Showing posts with label tika. Show all posts
Showing posts with label tika. Show all posts

Wednesday 5 September 2012

Using Behemoth on the CommonCrawl dataset

Behemoth is an open-source platform for document processing based on Hadoop which provides an excellent way to process document collections on a large scale, such as crawled pages obtained with Nutch or CommonCrawl. 

Today, we are going to use a segment of the CommonCrawl dataset and show how to import data in Behemoth, filter on some common attributes and generate vectors for clustering with Apache Mahout.

CommonCrawl 

The CommonCrawl dataset  (http://commoncrawl.org/) is an open repository of web crawl data comprising 3.8 billion documents that are universally accessible. The data is available in different formats, the most recent one separating the raw content (ARC) from the metadata in JSON and the text (HTML only).

The ARC and text formats can be handled by the CommonCrawl module in Behemoth. 
This module converts CommonCrawl data to SequenceFiles of BehemothDocuments.The difference between the documents obtained in one format or the other lies in what is added in the BehemothDocs, which is binary content for the ARC and text for the text format.

In order to access this source, you will need to get an AWS (Amazon Web Services) account, because using this data is non-free.

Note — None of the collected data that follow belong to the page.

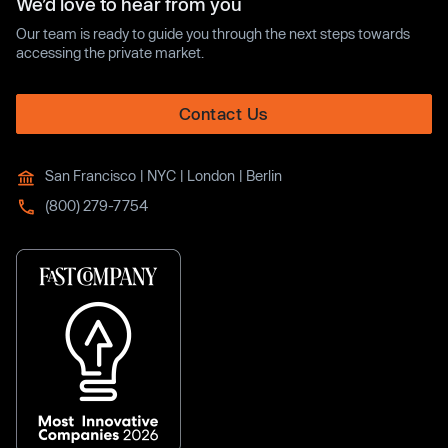
We’d love to hear from you
Our team is ready to guide you through the next steps towards
accessing the private market.
Contact Us
San Francisco | NYC | London | Berlin
(800) 279-7754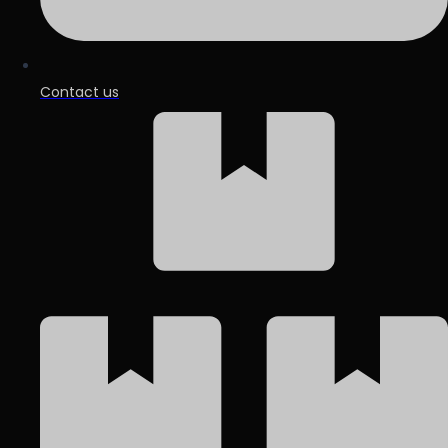
Contact us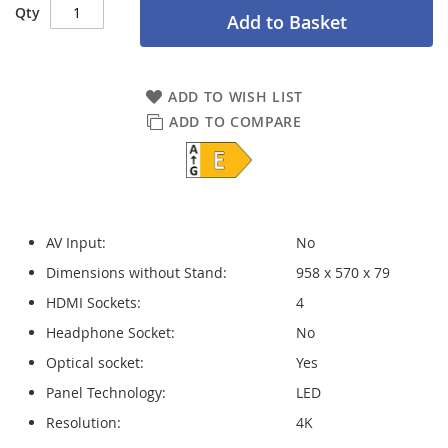
Qty
Add to Basket
ADD TO WISH LIST
ADD TO COMPARE
AV Input:
No
Dimensions without Stand:
958 x 570 x 79
HDMI Sockets:
4
Headphone Socket:
No
Optical socket:
Yes
Panel Technology:
LED
Resolution:
4K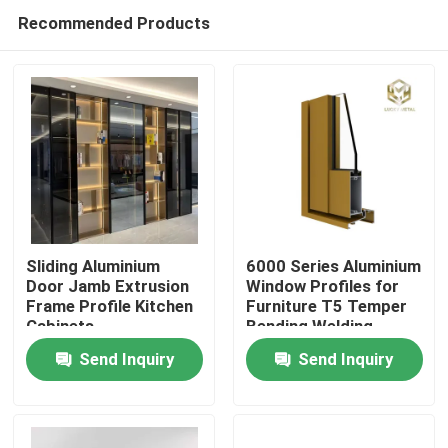
Recommended Products
Sliding Aluminium
6000 Series Aluminium
Door Jamb Extrusion
Window Profiles for
Frame Profile Kitchen
Furniture T5 Temper
Home
Cabinets
Bending Welding
Punching Services
Send Inquiry
Send Inquiry
Manufactured
Products
Vietnam Fac
About Us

What you need to set up for this step:
https://github.com/DigitalPebble/behemoth
https://github.com/DigitalPebble/behemoth-commoncrawl



Getting the data

Once Behemoth and its module for CommonCrawl have been installed, we can go to the command line and “cd” into the behemoth-commoncrawl folder: 

We get the data from CommonCrawl and convert it into a Behemoth corpus: 

hadoop jar ./target/behemoth-commoncrawl-1.1-SNAPSHOT-job.jar com.digitalpebble.behemoth.commoncrawl.CommonCrawlConverterJob2012 -D fs.s3n.awsAccessKeyId={YOUR_OWN_ID} fs.s3n.awsSecretAccessKey={YOUR_OWN_KEY}   -D document.filter.mimetype.keep=application/pdf s3n://aws-publicdatasets/common-crawl/parse-output/segment/1350433107106/* test-crawlpdf  

  
In this example, we filter on the mime type, since we only want to import pdf documents.
By setting the filter: -D document.filter.mimetype.keep=application/pdf, we limit what is imported from CommonCrawl. The filter takes a regular expression and will import only those documents whose mime type matches the regular expression. Note that it is possible to filter based on other things such as the URL, the length of the document or any other metadata.


In order to inspect, what has just been imported, we can now call the CorpusReader and look at the content of the Behemoth sequence file.  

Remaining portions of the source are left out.